#### Entries supplied

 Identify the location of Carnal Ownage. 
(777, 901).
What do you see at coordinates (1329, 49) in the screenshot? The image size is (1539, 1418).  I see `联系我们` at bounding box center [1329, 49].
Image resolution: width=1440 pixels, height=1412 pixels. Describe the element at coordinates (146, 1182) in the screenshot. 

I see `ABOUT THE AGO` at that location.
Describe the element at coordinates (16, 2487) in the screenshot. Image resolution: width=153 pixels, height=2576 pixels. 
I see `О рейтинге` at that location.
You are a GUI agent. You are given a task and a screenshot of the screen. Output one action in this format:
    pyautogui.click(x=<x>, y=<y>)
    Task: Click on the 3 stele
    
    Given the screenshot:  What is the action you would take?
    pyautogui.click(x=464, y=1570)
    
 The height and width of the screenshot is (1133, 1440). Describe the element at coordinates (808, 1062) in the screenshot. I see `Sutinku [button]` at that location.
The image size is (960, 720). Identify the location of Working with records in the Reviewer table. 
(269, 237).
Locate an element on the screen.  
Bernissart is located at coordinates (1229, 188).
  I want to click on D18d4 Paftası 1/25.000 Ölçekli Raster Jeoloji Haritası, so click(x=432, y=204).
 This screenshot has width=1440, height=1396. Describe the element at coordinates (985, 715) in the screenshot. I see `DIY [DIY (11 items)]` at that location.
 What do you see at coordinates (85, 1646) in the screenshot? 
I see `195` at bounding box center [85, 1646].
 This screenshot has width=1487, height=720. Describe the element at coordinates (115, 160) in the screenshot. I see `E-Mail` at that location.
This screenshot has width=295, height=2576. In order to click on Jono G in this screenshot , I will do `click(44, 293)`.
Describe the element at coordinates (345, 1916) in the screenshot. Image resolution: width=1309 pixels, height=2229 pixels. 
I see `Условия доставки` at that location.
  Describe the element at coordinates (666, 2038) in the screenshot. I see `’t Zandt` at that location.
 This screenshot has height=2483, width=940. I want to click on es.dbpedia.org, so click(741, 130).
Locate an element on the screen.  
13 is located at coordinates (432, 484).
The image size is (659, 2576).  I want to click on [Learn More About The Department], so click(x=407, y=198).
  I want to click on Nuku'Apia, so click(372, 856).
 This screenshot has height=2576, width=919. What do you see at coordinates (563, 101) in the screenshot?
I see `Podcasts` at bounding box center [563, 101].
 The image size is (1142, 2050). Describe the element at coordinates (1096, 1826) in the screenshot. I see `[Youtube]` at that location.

########

● What you should do
Print out the data exactly once more.

● Answer space
 Identify the location of Carnal Ownage. 
(777, 901).
What do you see at coordinates (1329, 49) in the screenshot? The image size is (1539, 1418).  I see `联系我们` at bounding box center [1329, 49].
Image resolution: width=1440 pixels, height=1412 pixels. Describe the element at coordinates (146, 1182) in the screenshot. 

I see `ABOUT THE AGO` at that location.
Describe the element at coordinates (16, 2487) in the screenshot. Image resolution: width=153 pixels, height=2576 pixels. 
I see `О рейтинге` at that location.
You are a GUI agent. You are given a task and a screenshot of the screen. Output one action in this format:
    pyautogui.click(x=<x>, y=<y>)
    Task: Click on the 3 stele
    
    Given the screenshot:  What is the action you would take?
    pyautogui.click(x=464, y=1570)
    
 The height and width of the screenshot is (1133, 1440). Describe the element at coordinates (808, 1062) in the screenshot. I see `Sutinku [button]` at that location.
The image size is (960, 720). Identify the location of Working with records in the Reviewer table. 
(269, 237).
Locate an element on the screen.  
Bernissart is located at coordinates (1229, 188).
  I want to click on D18d4 Paftası 1/25.000 Ölçekli Raster Jeoloji Haritası, so click(x=432, y=204).
 This screenshot has width=1440, height=1396. Describe the element at coordinates (985, 715) in the screenshot. I see `DIY [DIY (11 items)]` at that location.
 What do you see at coordinates (85, 1646) in the screenshot? 
I see `195` at bounding box center [85, 1646].
 This screenshot has width=1487, height=720. Describe the element at coordinates (115, 160) in the screenshot. I see `E-Mail` at that location.
This screenshot has width=295, height=2576. In order to click on Jono G in this screenshot , I will do `click(44, 293)`.
Describe the element at coordinates (345, 1916) in the screenshot. Image resolution: width=1309 pixels, height=2229 pixels. 
I see `Условия доставки` at that location.
  Describe the element at coordinates (666, 2038) in the screenshot. I see `’t Zandt` at that location.
 This screenshot has height=2483, width=940. I want to click on es.dbpedia.org, so click(741, 130).
Locate an element on the screen.  
13 is located at coordinates (432, 484).
The image size is (659, 2576).  I want to click on [Learn More About The Department], so click(x=407, y=198).
  I want to click on Nuku'Apia, so click(372, 856).
 This screenshot has height=2576, width=919. What do you see at coordinates (563, 101) in the screenshot?
I see `Podcasts` at bounding box center [563, 101].
 The image size is (1142, 2050). Describe the element at coordinates (1096, 1826) in the screenshot. I see `[Youtube]` at that location.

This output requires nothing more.